As the answer, return precisely the lines from the one containing "you accept our terms and conditions" to the final line of the material below, inclusive, and omit every picture.
··· DATA EXTRACT ···
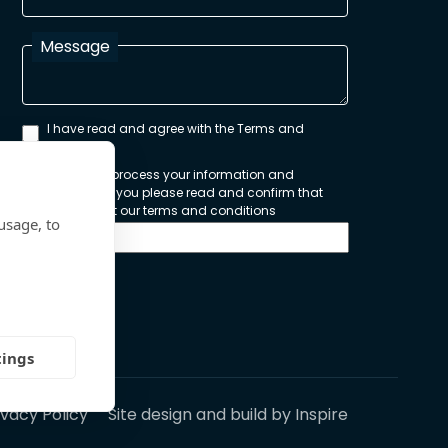
Message
I have read and agree with the Terms and
Conditions
In order to process your information and
respond to you please read and confirm that
you accept our terms and conditions
usage, to
Send
tings
ivacy Policy
Site design and build by
Inspire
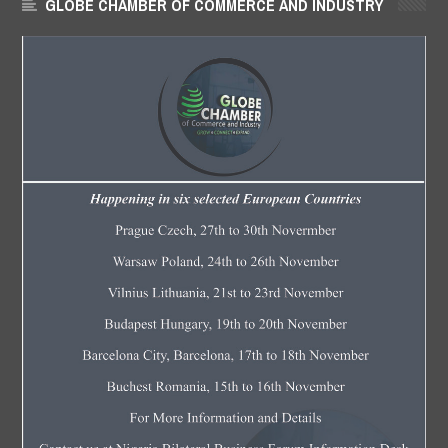
GLOBE CHAMBER OF COMMERCE AND INDUSTRY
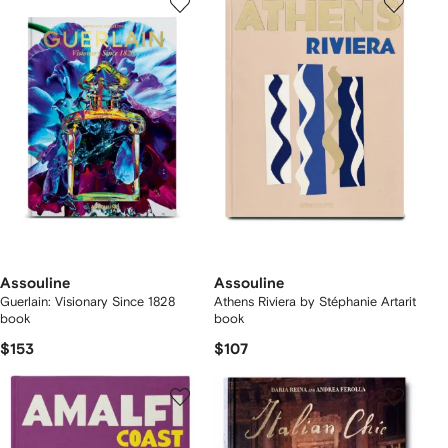
Assouline
Assouline
Guerlain: Visionary Since 1828
Athens Riviera by Stéphanie Artarit
book
book
$153
$107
···
RESULT:
you accept our terms and conditions
usage, to
Send
tings
ivacy Policy
Site design and build by
Inspire
GLOBE CHAMBER OF COMMERCE AND INDUSTRY
Assouline
Assouline
Guerlain: Visionary Since 1828
Athens Riviera by Stéphanie Artarit
book
book
$153
$107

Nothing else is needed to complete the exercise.